* **Data extracts**
* * *
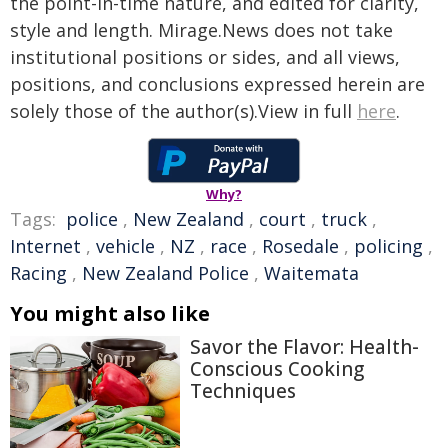
the point-in-time nature, and edited for clarity,
style and length. Mirage.News does not take
institutional positions or sides, and all views,
positions, and conclusions expressed herein are
solely those of the author(s).View in full
here
.
Why?
Tags:
police
,
New Zealand
,
court
,
truck
,
Internet
,
vehicle
,
NZ
,
race
,
Rosedale
,
policing
,
Racing
,
New Zealand Police
,
Waitemata
You might also like
Savor the Flavor: Health-
Conscious Cooking
Techniques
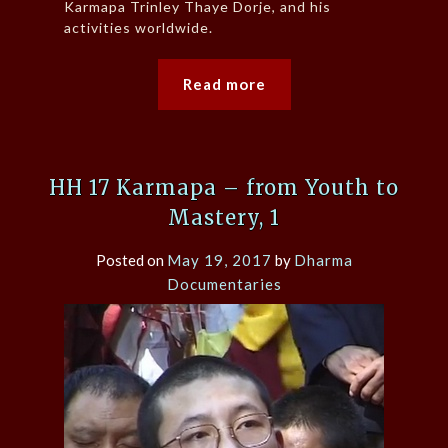
Karmapa Trinley Thaye Dorje, and his
activities worldwide.
Read more
HH 17 Karmapa – from Youth to
Mastery, 1
Posted on
May 19, 2017
by
Dharma
Documentaries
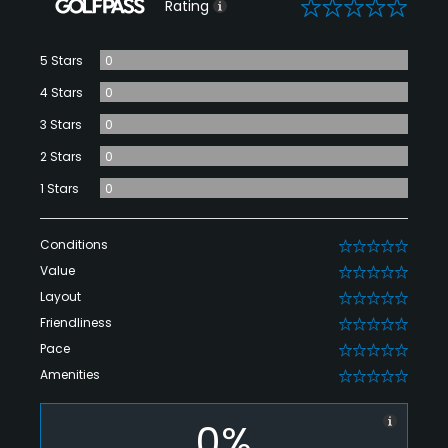
0
Rating
5 Stars
0
4 Stars
0
3 Stars
0
2 Stars
0
1 Stars
0
Conditions
0
Value
0
Layout
0
Friendliness
0
Pace
0
Amenities
0
0%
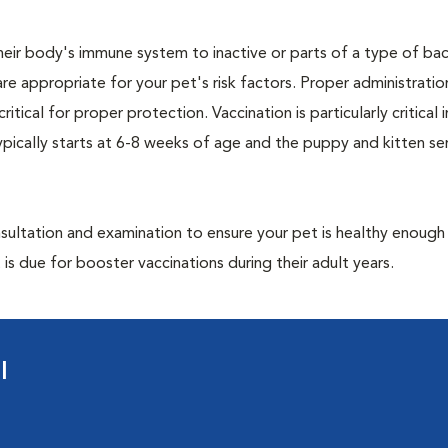
eir body's immune system to inactive or parts of a type of bac
are appropriate for your pet's risk factors. Proper administrati
ritical for proper protection. Vaccination is particularly critical
pically starts at 6-8 weeks of age and the puppy and kitten seri
ultation and examination to ensure your pet is healthy enough
 is due for booster vaccinations during their adult years.
l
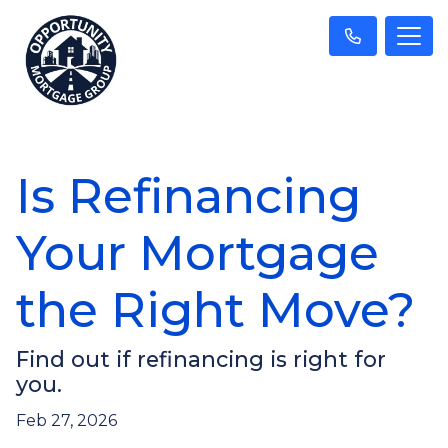
Is Refinancing
Your Mortgage
the Right Move?
Find out if refinancing is right for
you.
Feb 27, 2026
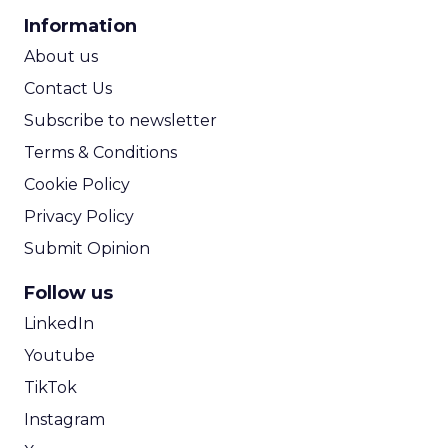
CPA Calculator
Information
ROI Calculator
About us
Contact Us
Subscribe to newsletter
Terms & Conditions
Cookie Policy
Privacy Policy
Submit Opinion
Follow us
LinkedIn
Youtube
TikTok
Instagram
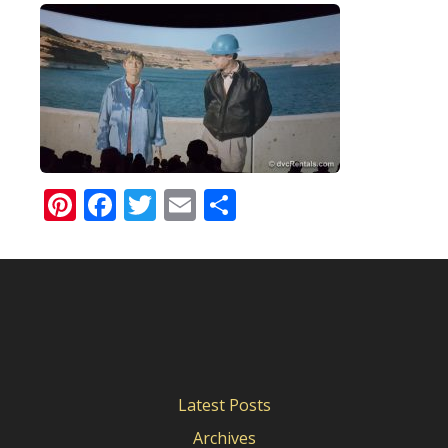
Pinterest
Facebook
Twitter
Email
Share
Latest Posts
Archives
* * *
* **What to do**
Your answer must be a verbatim copy of the entries above, with no images included.

* **Completed task**
the point-in-time nature, and edited for clarity,
style and length. Mirage.News does not take
institutional positions or sides, and all views,
positions, and conclusions expressed herein are
solely those of the author(s).View in full
here
.
Why?
Tags:
police
,
New Zealand
,
court
,
truck
,
Internet
,
vehicle
,
NZ
,
race
,
Rosedale
,
policing
,
Racing
,
New Zealand Police
,
Waitemata
You might also like
Savor the Flavor: Health-
Conscious Cooking
Techniques
Karmapa Trinley Thaye Dorje, and his
activities worldwide.
Read more
HH 17 Karmapa – from Youth to
Mastery, 1
Posted on
May 19, 2017
by
Dharma
Documentaries
0
Rating
5 Stars
0
4 Stars
0
3 Stars
0
2 Stars
0
1 Stars
0
Conditions
0
Value
0
Layout
0
Friendliness
0
Pace
0
Amenities
0
0%
eir body's immune system to inactive or parts of a type of bac
are appropriate for your pet's risk factors. Proper administrati
ritical for proper protection. Vaccination is particularly critical
pically starts at 6-8 weeks of age and the puppy and kitten seri
ultation and examination to ensure your pet is healthy enough
 is due for booster vaccinations during their adult years.
l
Is Refinancing
Your Mortgage
the Right Move?
Find out if refinancing is right for
you.
Feb 27, 2026
CPA Calculator
Information
ROI Calculator
About us
Contact Us
Subscribe to newsletter
Terms & Conditions
Cookie Policy
Privacy Policy
Submit Opinion
Follow us
LinkedIn
Youtube
TikTok
Instagram
Pinterest
Facebook
Twitter
Email
Share
Latest Posts
Archives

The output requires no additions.